Pseudo-swedish generator

This program is rather stupid but a thing I had the idea of doing for some time. It uses Markov probabilities on sentences to generate "pseudo-swedish", which is sort of Claude Shannons entropy theory for written language run backwards.

Idea

On each word you calculate the probability that any letter will follow any other letter. E.g. the probability that a "b" will succeed an "a" for all letters in the alphabet. This probability is converted to a distribution curve, i.e. each discrete letter following another letter is assigned an interval in the real axis between 0..1. As "space" is regarded a letter, beginnings and ends of words will also be included in this probability distribution.

When you have this distribution curve, you may randomize numbers in the interval 0..1 and pick the letter corresponding to that interval on the distribution curve. This way a random number generator may generate a sequence of letters, which may in turn be split at the "space" characters to form words.

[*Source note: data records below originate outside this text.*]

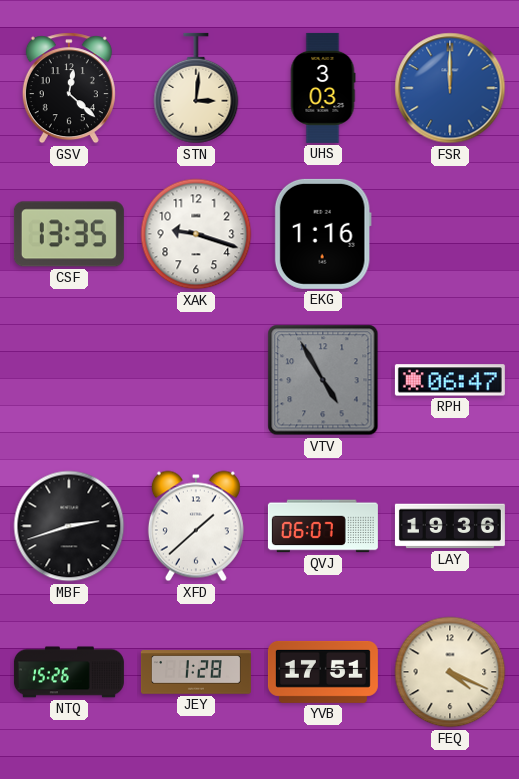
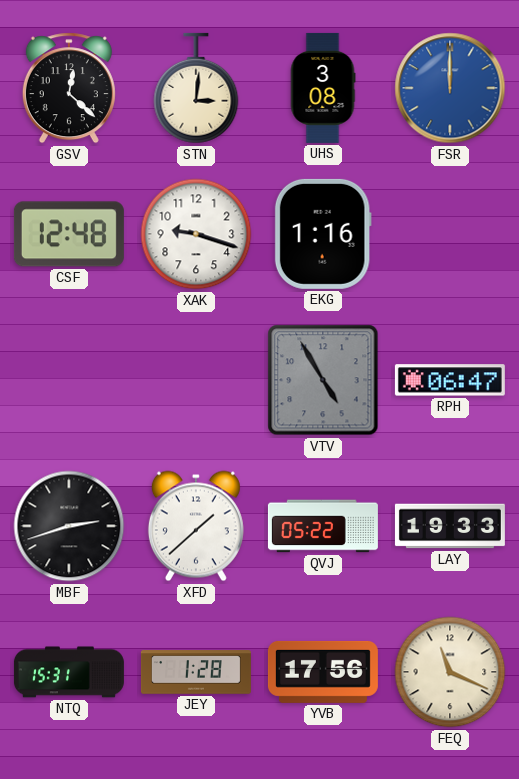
UHS: 3:03 -> 3:08
CSF: 13:35 -> 12:48
QVJ: 06:07 -> 05:22
LAY: 19:36 -> 19:33
NTQ: 15:26 -> 15:31
YVB: 17:51 -> 17:56
FEQ: 4:19 -> 11:19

On top of this I have put a "filter", which will apply some basic Swedish syntax checks, e.g. triple consonants are forbidden in Swedish, but may be generated by the random character generator. The most clever part of this is a check for beginnings of words, which are rather strict, and valid beginnings are also scanned from the input text. Thus:

Step 1: INPUT TEXT -> MARKOV PROBABILITIES -> DISTRIBUTION

Step 2: RANDOM NUMBERS -> DISTRIBUTION -> RANDOM WORDS -> FILTER -> FILTERED RANDOM TEXT

Download program

Java source and class files

Run it with "java Pseudo <infile> <number of words>", e.g. "java fat_novel.txt 100" to generate 100 words based on the novel fat_novel.txt. You can get a Swedish novel at project Runeberg.

I have found that the program generates a lot of invalid words but also many remarkably familiar. Some are valid Swedish words, others obviously invalid, and others are not Swedish words, but could obviously have been so. (Which is sort of fun.)

Example

Using John Wahlborgs antology Guldregn och syrén as input, the following words were generated (valid Swedish words removed, bad words sorted out using my feeling for the Swedish language):

dotväs
skomalåka
skafås
bäla
slina
krasigatt
hosogå
hederban
föröston
inapöka
flisi
dekadetera
hällig
...

And so on, ad nauseam. When looking at the words I thought that the ones I didn't know looked much like latin or ancient nordic, which happens to be what Swedish is probably made up from, basically. But that was just a feeling I had.

Other ways

I presume you could do the same thing using n-dimensional vector representations of swedish words (where n is the number of letters in the alphabet), and some criterion for drawing n-dimensional graphs and defining a valid n-dimensional space for "Swedish", and see if a randomly generated n-dimensional vector will fit in this space or not.

Perhaps you could create a program which does probabilities not as Markov chains (which is actually rather lame) but as more complex probabilities, where the probability of the next letter being dependent on the n previous and following letters, inluding beginning and termination whitespace. Maybe that is what the above idea would actually do.

A true linguist would never do things this way. He would instead (probably) use fonemics to combine sound elements (which the language is believed to reflect) i.e. phonems, according to their distribution in the language and phonem->phonem probabilities (in the Markov case). The phonems can then be translated to actual words using low-level grammar which maps a phonem representation to the corresponding character sequence, and also has rules for how the words are formed when these are concatenated. (As these words are rid of semantics, they can never be used to generate whole sentences however.)

If you want to generate sentences rather than words, that is a whole different story, but of course you can do the same Markov thing on words. However there exist high-level grammar rules on that level which should be applied, and which are much more intricate. For an itroduction to this entirely different subject, please read Chomskys Syntactic Structures.

(These are left as an exercise for the happy programmer.)